Medical professionals work in an environment that is characterized by high levels of stress and easy access to drugs. As a result, some medical professionals have a significantly higher rate of substance abuse than the general public, with experts estimating that approximately 20% of all medical professionals struggle with addiction.
When a medical professional is discovered to have a problem with substance abuse, administrators have been faced with a tough situation Addiction. While it is impossible to continue to support a medical professional with a substance abuse problem working closely with highly addictive medications, it is important to show the medical professional the same compassion that is offered to patients. In addition, the industry is experiencing a chronic shortage of qualified nurses.
An article published in the February issue of the Journal of Clinical Nursing argued that the answer to the difficult problem of nurses with addictions is to be supportive and offer rehabilitation through treatment instead of resorting immediately to punishment.
The research team reviewed findings regarding the subject and presented six key elements of an effective alternative to the dismissal plan. Dr. Todd Monroe explains that an alternative to the dismissal program enables administrators to better protect patients. Traditional disciplinary procedures may take months, while an alternative to dismissal can be efficiently carried out.
In addition, an alternative to the dismissal program operates with the support of the medical professional and an atmosphere of non-judgmental treatment that can help them seek help while retaining prospects of returning to the profession following recovery.
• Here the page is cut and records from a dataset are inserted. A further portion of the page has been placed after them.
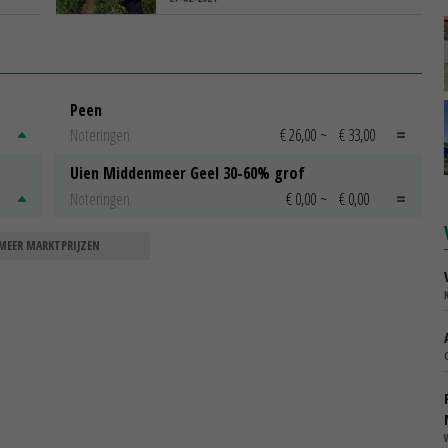
Peen
Noteringen
€ 26,00
~
€ 33,00
Uien Middenmeer Geel 30-60% grof
Noteringen
€ 0,00
~
€ 0,00
MEER MARKTPRIJZEN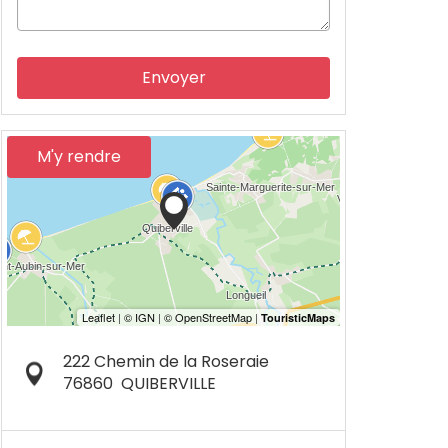
Envoyer
M'y rendre
222 Chemin de la Roseraie
76860
QUIBERVILLE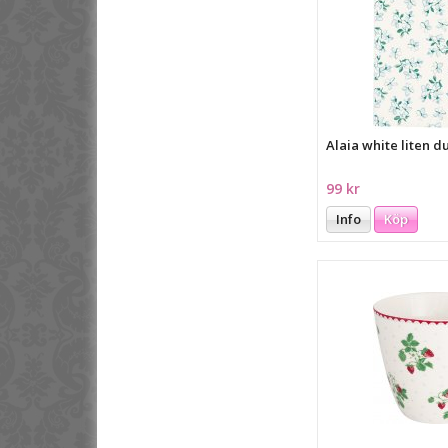
Alaia white liten 
99 kr
Info
Köp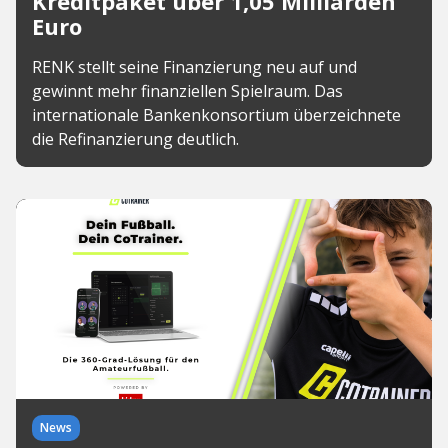
Kreditpaket über 1,05 Milliarden
Euro
RENK stellt seine Finanzierung neu auf und
gewinnt mehr finanziellen Spielraum. Das
internationale Bankenkonsortium überzeichnete
die Refinanzierung deutlich.
News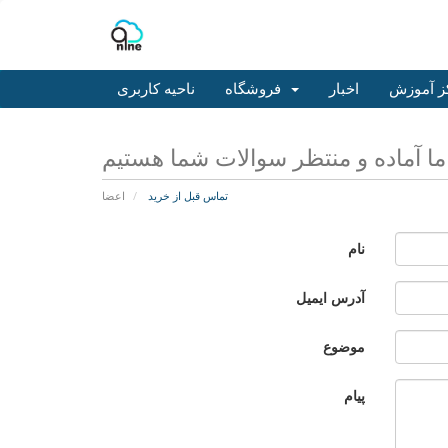
ز آموزش
اخبار
فروشگاه
ناحیه کاربری
تماس قبل از خرید
اعضا
نام
آدرس ایمیل
موضوع
پیام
The authors of the study also emphasize that medical professionals are faced with the same problems as the general population, including addiction. While medical professionals are expected to extend compassion to patients with substance abuse problems, they are often dismissed without the same empathy from peers and administrators for a condition widely recognized as an illness.
The suggestions for the alternative to the dismissal program include provisions for medical professionals returning to work after recovery. Reinstatement to the position is closely monitored, with random substance checks and support offered by managers and regulators.
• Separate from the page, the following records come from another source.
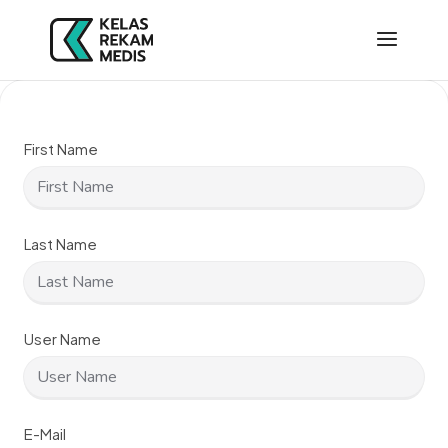
First Name
Last Name
User Name
E-Mail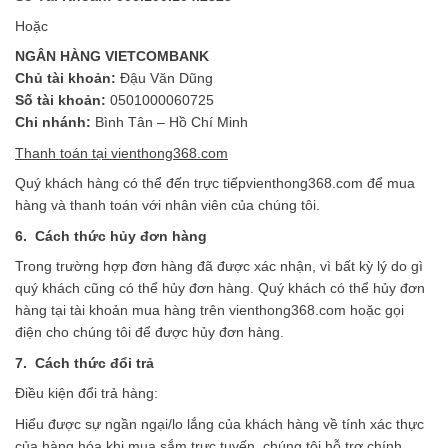
Hoặc
NGÂN HÀNG VIETCOMBANK
Chủ tài khoản:
Đậu Văn Dũng
Số tài khoản:
0501000060725
Chi nhánh:
Bình Tân – Hồ Chí Minh
Thanh toán tại vienthong368.com
Quý khách hàng có thể đến trực tiếpvienthong368.com để mua
hàng và thanh toán với nhân viên của chúng tôi.
6. Cách thức hủy đơn hàng
Trong trường hợp đơn hàng đã được xác nhận, vì bất kỳ lý do gì
quý khách cũng có thể hủy đơn hàng. Quý khách có thể hủy đơn
hàng tại tài khoản mua hàng trên vienthong368.com hoặc gọi
điện cho chúng tôi để được hủy đơn hàng.
7. Cách thức đổi trả
Điều kiện đổi trả hàng:
Hiểu được sự ngần ngại/lo lắng của khách hàng về tính xác thực
của hàng hóa khi mua sắm trực tuyến, chúng tôi hỗ trợ chính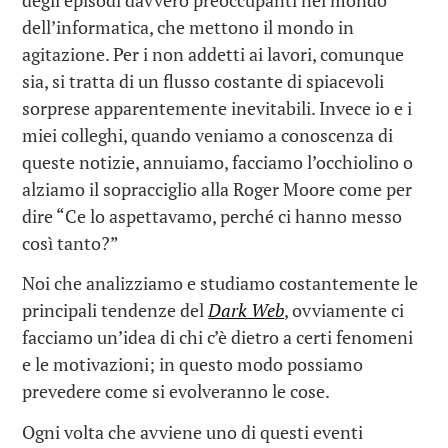
dell’informatica, che mettono il mondo in
agitazione. Per i non addetti ai lavori, comunque
sia, si tratta di un flusso costante di spiacevoli
sorprese apparentemente inevitabili. Invece io e i
miei colleghi, quando veniamo a conoscenza di
queste notizie, annuiamo, facciamo l’occhiolino o
alziamo il sopracciglio alla Roger Moore come per
dire “Ce lo aspettavamo, perché ci hanno messo
così tanto?”
Noi che analizziamo e studiamo costantemente le
principali tendenze del
Dark Web
, ovviamente ci
facciamo un’idea di chi c’è dietro a certi fenomeni
e le motivazioni; in questo modo possiamo
prevedere come si evolveranno le cose.
Ogni volta che avviene uno di questi eventi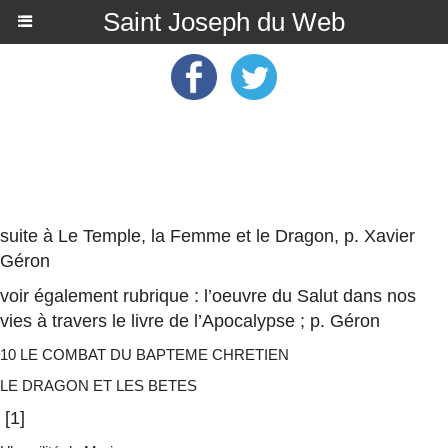
Saint Joseph du Web
suite à
Le Temple, la Femme et le Dragon, p. Xavier
Géron
voir également
rubrique : l’oeuvre du Salut dans nos
vies à travers le livre de l’Apocalypse ; p. Géron
10 LE COMBAT DU BAPTEME CHRETIEN
LE DRAGON ET LES BETES
[
1
]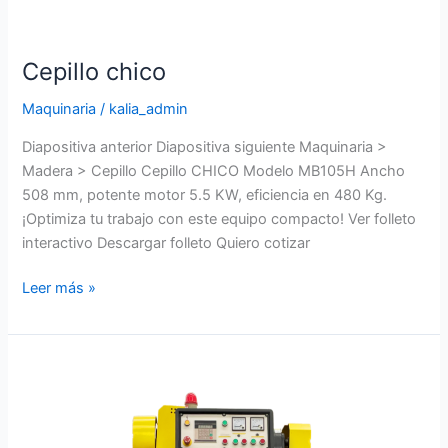
Cepillo chico
Maquinaria
/
kalia_admin
Diapositiva anterior Diapositiva siguiente Maquinaria >
Madera > Cepillo Cepillo CHICO Modelo MB105H Ancho
508 mm, potente motor 5.5 KW, eficiencia en 480 Kg.
¡Optimiza tu trabajo con este equipo compacto! Ver folleto
interactivo Descargar folleto Quiero cotizar
Leer más »
Cepillo
dos
caras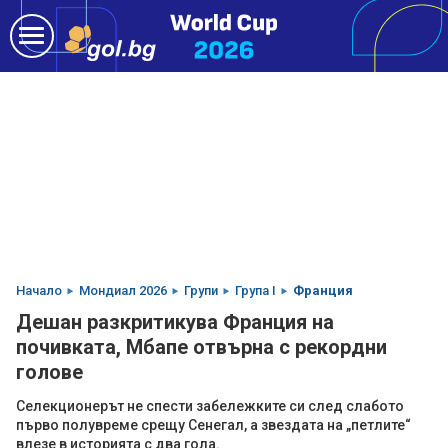
Начало
Мондиал 2026
Групи
Група I
Франция
Дешан разкритикува Франция на
почивката, Мбапе отвърна с рекордни
голове
Селекционерът не спести забележките си след слабото
първо полувреме срещу Сенегал, а звездата на „петлите“
влезе в историята с два гола.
One positive aspect of the alternative to the dismissal program is that it allows medical professionals to address many of the problems previously stemming from a discovery of a substance abuse problem, such as obtaining liability health insurance after discipline. Making these obstacles less daunting will help them reenter the workforce.
The researchers believe that alternatives to dismissal programs offer a promising option to disciplinary action. They provide the protection necessary for ensuring safety for patients and allow medical professionals the same compassion and support that they offer to patients every day.
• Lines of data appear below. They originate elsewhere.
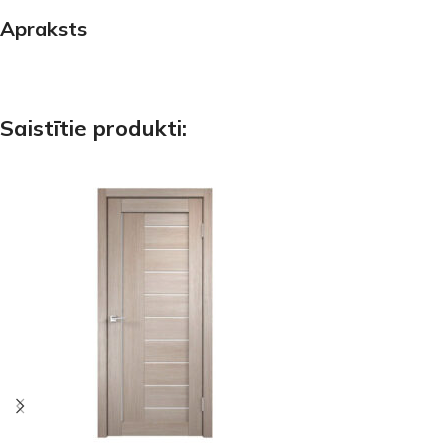
Apraksts
Saistītie produkti: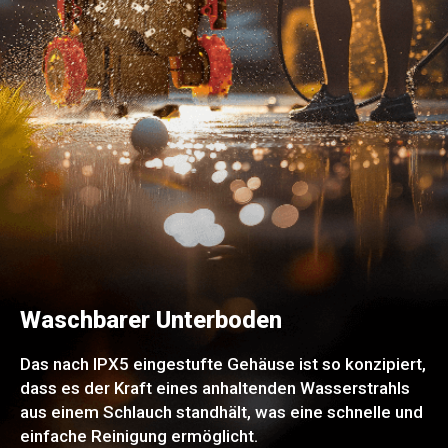
Waschbarer Unterboden
Das nach IPX5 eingestufte Gehäuse ist so konzipiert,
dass es der Kraft eines anhaltenden Wasserstrahls
aus einem Schlauch standhält, was eine schnelle und
einfache Reinigung ermöglicht.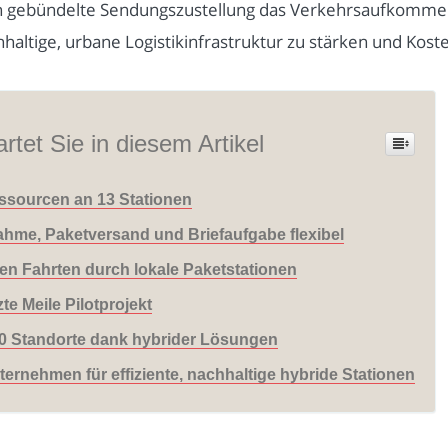
rch gebündelte Sendungszustellung das Verkehrsaufkommen
haltige, urbane Logistikinfrastruktur zu stärken und Koste
rtet Sie in diesem Artikel
ssourcen an 13 Stationen
hme, Paketversand und Briefaufgabe flexibel
rten Fahrten durch lokale Paketstationen
e Meile Pilotprojekt
0 Standorte dank hybrider Lösungen
ternehmen für effiziente, nachhaltige hybride Stationen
While therapy may focus on a particular therapeutic strategy such as behavioral or cognitive therapy, the sessions may also be broad and encompass a variety of techniques and methods. In the sessions for medical professionals, they can learn how to be more introspective and to understand the decisions they have made regarding substance abuse. They will be encouraged to examine the problems and attempt to come up with pragmatic solutions that are alternatives to relapsing. They are also likely to learn important strategies for coping with the temptations that lead many into relapse.